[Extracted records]
-*-

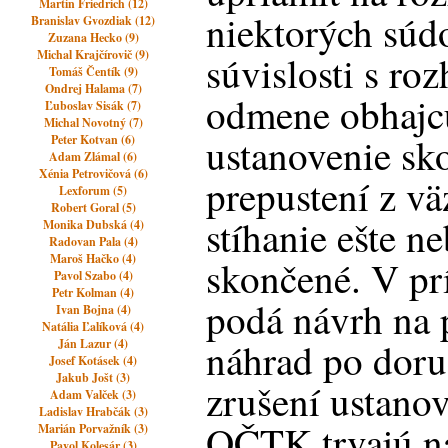
Martin Friedrich (12)
niektorých sú
Branislav Gvozdiak (12)
Zuzana Hecko (9)
Michal Krajčírovič (9)
súvislosti s r
Tomáš Čentík (9)
Ondrej Halama (7)
odmene obhajc
Ľuboslav Sisák (7)
Michal Novotný (7)
ustanovenie sko
Peter Kotvan (6)
Adam Zlámal (6)
Xénia Petrovičová (6)
prepustení z vä
Lexforum (5)
Robert Goral (5)
stíhanie ešte n
Monika Dubská (4)
Radovan Pala (4)
Maroš Hačko (4)
skončené. V pr
Pavol Szabo (4)
Petr Kolman (4)
podá návrh na 
Ivan Bojna (4)
Natália Ľalíková (4)
náhrad po doru
Ján Lazur (4)
Josef Kotásek (4)
Jakub Jošt (3)
zrušení ustanov
Adam Valček (3)
Ladislav Hrabčák (3)
OČTK trvajú na
Marián Porvažník (3)
Pavol Kolesár (3)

-*-

• _Activity_
Would you retype each line above exactly and skip every image?

• _Answer section_
Martin Friedrich (12)
niektorých sú
Branislav Gvozdiak (12)
Zuzana Hecko (9)
Michal Krajčírovič (9)
súvislosti s r
Tomáš Čentík (9)
Ondrej Halama (7)
odmene obhajc
Ľuboslav Sisák (7)
Michal Novotný (7)
ustanovenie sko
Peter Kotvan (6)
Adam Zlámal (6)
Xénia Petrovičová (6)
prepustení z vä
Lexforum (5)
Robert Goral (5)
stíhanie ešte n
Monika Dubská (4)
Radovan Pala (4)
Maroš Hačko (4)
skončené. V pr
Pavol Szabo (4)
Petr Kolman (4)
podá návrh na 
Ivan Bojna (4)
Natália Ľalíková (4)
náhrad po doru
Ján Lazur (4)
Josef Kotásek (4)
Jakub Jošt (3)
zrušení ustanov
Adam Valček (3)
Ladislav Hrabčák (3)
OČTK trvajú na
Marián Porvažník (3)
Pavol Kolesár (3)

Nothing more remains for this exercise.